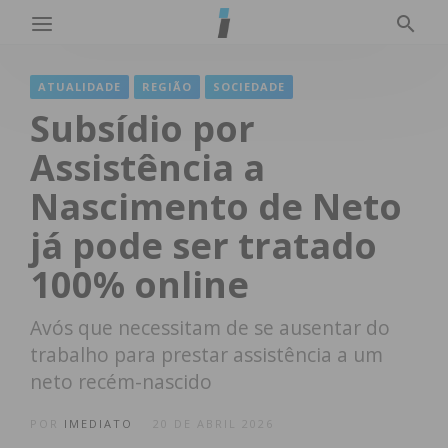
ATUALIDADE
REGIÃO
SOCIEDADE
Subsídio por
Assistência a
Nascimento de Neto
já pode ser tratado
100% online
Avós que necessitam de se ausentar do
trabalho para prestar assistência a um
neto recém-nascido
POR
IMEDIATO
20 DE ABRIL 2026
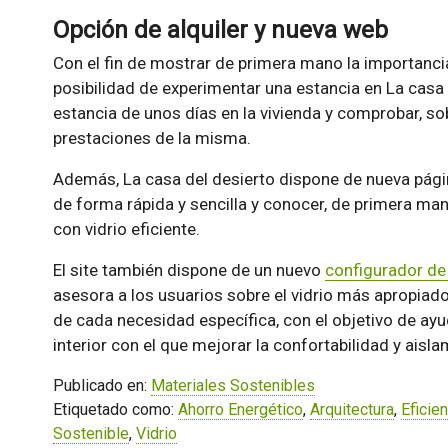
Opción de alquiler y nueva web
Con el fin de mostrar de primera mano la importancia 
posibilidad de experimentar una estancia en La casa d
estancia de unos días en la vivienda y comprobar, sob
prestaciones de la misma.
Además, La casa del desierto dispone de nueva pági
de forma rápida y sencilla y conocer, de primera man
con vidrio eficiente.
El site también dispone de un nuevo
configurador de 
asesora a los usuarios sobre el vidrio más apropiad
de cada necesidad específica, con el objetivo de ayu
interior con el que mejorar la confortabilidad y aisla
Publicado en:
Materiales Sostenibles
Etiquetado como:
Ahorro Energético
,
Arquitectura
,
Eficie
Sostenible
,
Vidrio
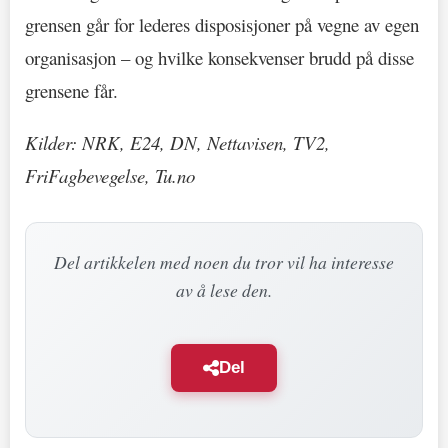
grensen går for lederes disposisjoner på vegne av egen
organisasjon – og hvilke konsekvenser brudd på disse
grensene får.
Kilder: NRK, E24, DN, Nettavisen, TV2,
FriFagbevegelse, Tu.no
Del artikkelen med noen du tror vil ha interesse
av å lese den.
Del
—————
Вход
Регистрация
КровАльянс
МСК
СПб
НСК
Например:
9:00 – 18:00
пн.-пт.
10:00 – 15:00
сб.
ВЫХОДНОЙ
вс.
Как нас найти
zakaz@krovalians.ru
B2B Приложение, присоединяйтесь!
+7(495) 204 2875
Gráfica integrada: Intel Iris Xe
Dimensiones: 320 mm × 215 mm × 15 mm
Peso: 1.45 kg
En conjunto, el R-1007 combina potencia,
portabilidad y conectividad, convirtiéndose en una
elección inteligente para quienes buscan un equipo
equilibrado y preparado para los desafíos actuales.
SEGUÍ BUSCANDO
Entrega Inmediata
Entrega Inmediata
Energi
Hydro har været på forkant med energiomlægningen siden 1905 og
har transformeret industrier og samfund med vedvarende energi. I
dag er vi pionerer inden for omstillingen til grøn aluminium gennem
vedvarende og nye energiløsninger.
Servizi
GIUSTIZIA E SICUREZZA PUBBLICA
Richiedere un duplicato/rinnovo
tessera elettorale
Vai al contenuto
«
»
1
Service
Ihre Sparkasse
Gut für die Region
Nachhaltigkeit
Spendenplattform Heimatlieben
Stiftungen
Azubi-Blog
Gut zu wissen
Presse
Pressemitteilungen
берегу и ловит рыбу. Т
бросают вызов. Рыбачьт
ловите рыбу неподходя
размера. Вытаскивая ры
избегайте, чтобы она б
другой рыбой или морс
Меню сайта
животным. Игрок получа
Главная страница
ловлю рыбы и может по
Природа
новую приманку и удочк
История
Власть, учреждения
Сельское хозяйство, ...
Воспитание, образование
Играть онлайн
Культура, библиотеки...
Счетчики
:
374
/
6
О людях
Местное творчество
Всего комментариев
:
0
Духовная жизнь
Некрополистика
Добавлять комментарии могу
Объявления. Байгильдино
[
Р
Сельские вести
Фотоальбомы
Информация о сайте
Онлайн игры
—————
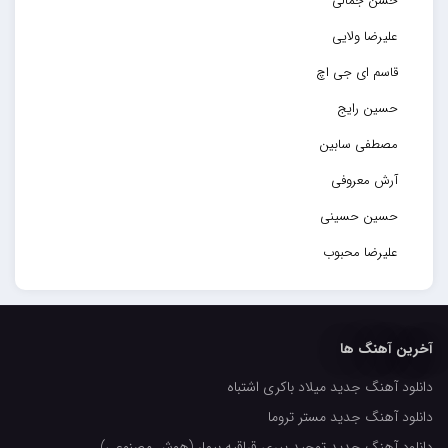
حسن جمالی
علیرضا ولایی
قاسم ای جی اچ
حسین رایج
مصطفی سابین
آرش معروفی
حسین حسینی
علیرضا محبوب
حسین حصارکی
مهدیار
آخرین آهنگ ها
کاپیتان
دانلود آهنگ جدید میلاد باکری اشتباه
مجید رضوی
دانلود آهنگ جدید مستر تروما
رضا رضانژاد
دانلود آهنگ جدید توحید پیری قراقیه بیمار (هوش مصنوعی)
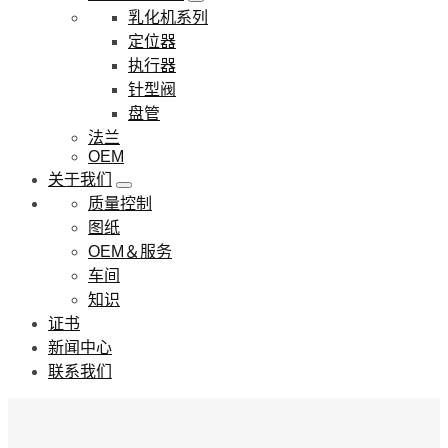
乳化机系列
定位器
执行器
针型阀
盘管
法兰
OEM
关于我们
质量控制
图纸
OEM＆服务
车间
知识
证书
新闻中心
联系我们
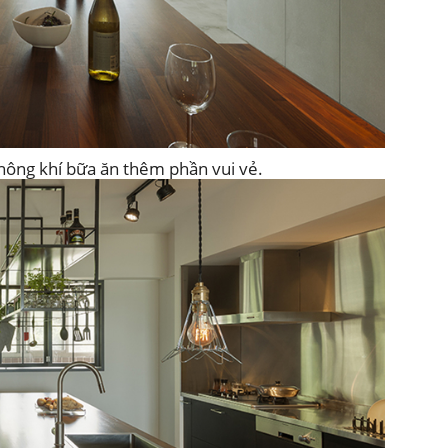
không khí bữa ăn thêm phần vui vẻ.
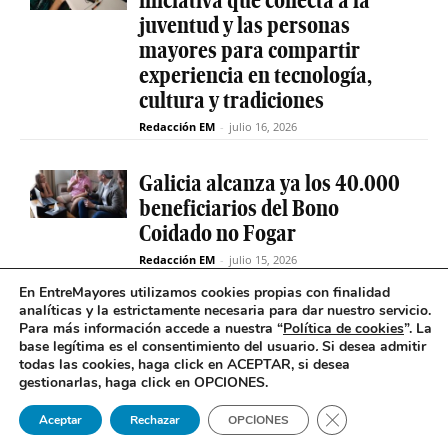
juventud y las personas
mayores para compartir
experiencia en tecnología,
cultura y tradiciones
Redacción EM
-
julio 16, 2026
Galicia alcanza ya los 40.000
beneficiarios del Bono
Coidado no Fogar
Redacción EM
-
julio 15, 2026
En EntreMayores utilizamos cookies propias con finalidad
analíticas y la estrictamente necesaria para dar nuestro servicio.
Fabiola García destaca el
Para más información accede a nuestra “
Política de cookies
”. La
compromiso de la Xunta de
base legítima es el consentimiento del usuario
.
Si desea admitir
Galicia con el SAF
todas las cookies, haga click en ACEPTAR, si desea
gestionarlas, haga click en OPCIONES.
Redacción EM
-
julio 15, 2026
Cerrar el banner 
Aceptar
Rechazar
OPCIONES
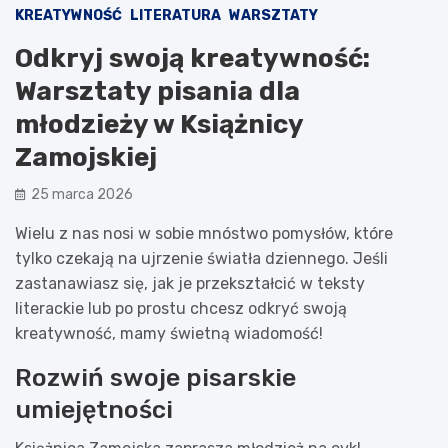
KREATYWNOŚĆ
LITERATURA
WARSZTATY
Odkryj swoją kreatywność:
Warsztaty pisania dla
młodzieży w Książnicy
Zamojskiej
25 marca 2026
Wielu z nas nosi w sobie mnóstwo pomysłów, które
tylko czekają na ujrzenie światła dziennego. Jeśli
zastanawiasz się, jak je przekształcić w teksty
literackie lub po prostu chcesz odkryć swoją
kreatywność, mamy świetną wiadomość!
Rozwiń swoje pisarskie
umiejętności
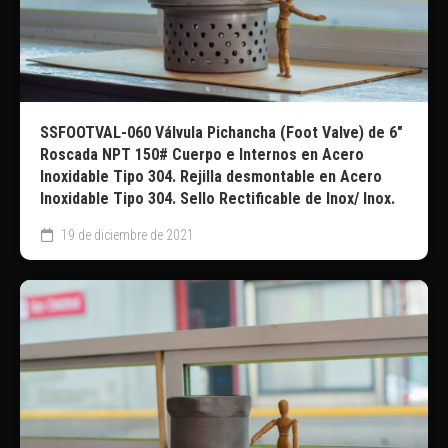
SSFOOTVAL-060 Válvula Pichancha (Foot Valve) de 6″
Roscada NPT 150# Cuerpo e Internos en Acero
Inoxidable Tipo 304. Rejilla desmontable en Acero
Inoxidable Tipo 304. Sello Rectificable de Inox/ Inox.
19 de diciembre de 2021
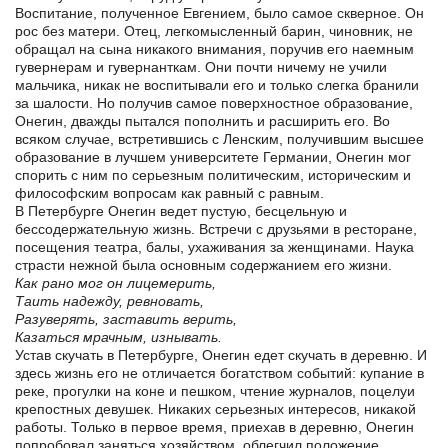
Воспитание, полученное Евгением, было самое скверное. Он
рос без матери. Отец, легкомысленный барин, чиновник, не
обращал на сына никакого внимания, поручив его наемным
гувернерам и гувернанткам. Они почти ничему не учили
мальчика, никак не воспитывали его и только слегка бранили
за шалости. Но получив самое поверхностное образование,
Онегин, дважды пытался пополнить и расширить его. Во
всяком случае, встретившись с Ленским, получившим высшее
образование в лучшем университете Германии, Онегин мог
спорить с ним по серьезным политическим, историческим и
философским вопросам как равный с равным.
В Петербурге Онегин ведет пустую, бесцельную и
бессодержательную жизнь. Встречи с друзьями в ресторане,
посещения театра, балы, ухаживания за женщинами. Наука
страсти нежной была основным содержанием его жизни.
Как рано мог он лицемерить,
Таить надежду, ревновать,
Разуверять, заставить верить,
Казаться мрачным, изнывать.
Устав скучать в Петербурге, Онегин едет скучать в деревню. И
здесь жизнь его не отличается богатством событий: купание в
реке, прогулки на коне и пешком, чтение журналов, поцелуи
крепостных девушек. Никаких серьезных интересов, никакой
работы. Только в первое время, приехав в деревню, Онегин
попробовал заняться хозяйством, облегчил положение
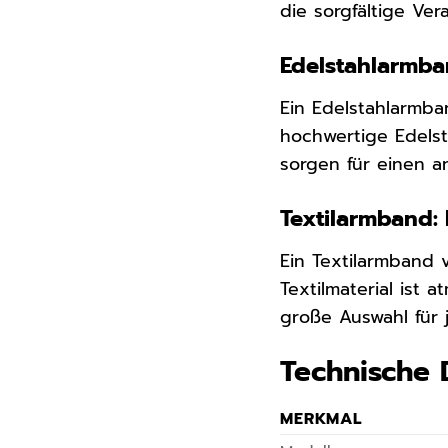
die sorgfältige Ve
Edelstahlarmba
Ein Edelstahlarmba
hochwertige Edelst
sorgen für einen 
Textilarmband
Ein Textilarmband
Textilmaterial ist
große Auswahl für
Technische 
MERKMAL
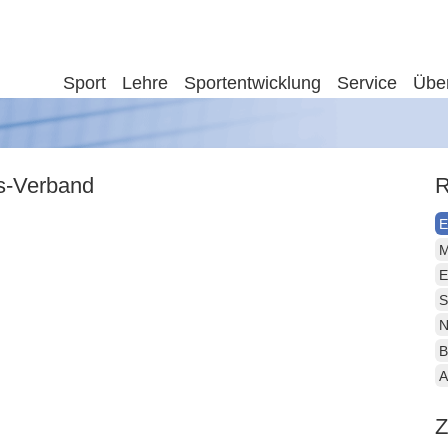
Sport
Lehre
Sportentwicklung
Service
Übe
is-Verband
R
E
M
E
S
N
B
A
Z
—————
**DESCRIPTION OF THE TASK**
State the number of lines above that hold the string "Galicia", with nothing added.

**PROBLEM SOLUTION**
2